I wasn't advocating for it in preference to args, but there are circumstances where that's not possible, for example calling some CI/CD tool (say terraform, ansible, fabric, whatever) that doesn't consume the var itself but uses something that does.

It's also a more convenient/already generic interface for doing something consistent across multiple programs.

PeterisP · on April 1, 2021

Because in the latter case the commandline of the executed process (which may be exposed in various places, including a simple process list) is `foobar --secret=hunter2` and in the former case it's just `foobar`.

npsimons · on April 1, 2021

My first thought on the headline are specialized concerns of the above: environment variables are an attack surface. If you use them for configuration, it's all too easy for an attacker to modify them without the victim knowing. Just look at issues with LD_PRELOAD: https://attack.mitre.org/techniques/T1574/006/

That said, I agree with GP that environment variables are super useful and super simple. But I've also been burned more than a couple of times by setting something in the past and then having it caused unexpected bugs that are hard to trace down as they aren't in my working memory. They're a double-edged sword, to be sure.

jschwartzi · on April 1, 2021

There's actually a long list of variables that are unset when invoking sudo to prevent these kinds of attacks. Systemd will also start programs with a very minimal environment that isn't inherited from any shells. You then have to specify environment variables explicitly as part of the unit file. You can also specify environment variables in environment files.

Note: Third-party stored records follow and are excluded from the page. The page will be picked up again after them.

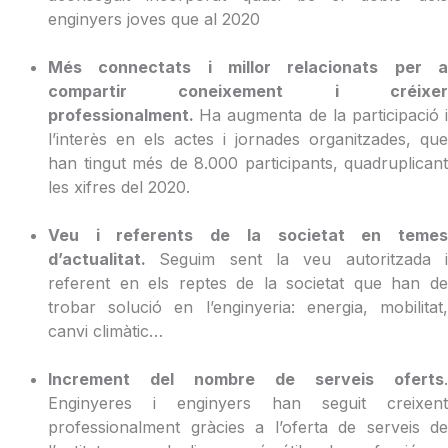
enginyers joves que al 2020
Més connectats i millor relacionats per a
compartir coneixement i créixer
professionalment.
Ha augmenta de la participació 
l’interès en els actes i jornades organitzades, que
han tingut més de 8.000 participants, quadruplicant
les xifres del 2020.
Veu i referents de la societat en temes
d’actualitat.
Seguim sent la veu autoritzada 
referent en els reptes de la societat que han de
trobar solució en l’enginyeria: energia, mobilitat,
canvi climàtic…
Increment del nombre de serveis oferts
.
Enginyeres i enginyers han seguit creixent
professionalment gràcies a l’oferta de serveis de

HelloNurse · on April 2, 2021

1. If your program is chatty, it can be chatty in the same way regardless of where the improperly logged secrets come from; it's still your fault for being coarse and lazy. There's little difference between logging all environment variables(and/or all command line parameters) and logging the whole configuration object.

2. If your child processes shouldn't inherit environment variables, set them properly. The "ghosts of Unix past" have "foreseen the need" for execve(2) and execveat(2), which don't pass anything by "default".

rascul · on April 1, 2021

> I wish the ghosts of unix past had forseen the need for a way to mark particular variables as, say, 'sensitive' and 'noexport', allowing them to opt out of the default behaviour.

The default behavior is a non-exported variable. If you want child processes to see it, you must export it.

yrro · on April 2, 2021

There is no such thing as an exported or non-exported environment variable. In fact, as the kernel is concerned, there is no such thing as an environment _variable_ at all, just a block of data.

See execve(2):

"envp is an array of pointers to strings, conventionally of the form key=value, which are passed as the environment of the new program. The envp array must be terminated by a NULL pointer."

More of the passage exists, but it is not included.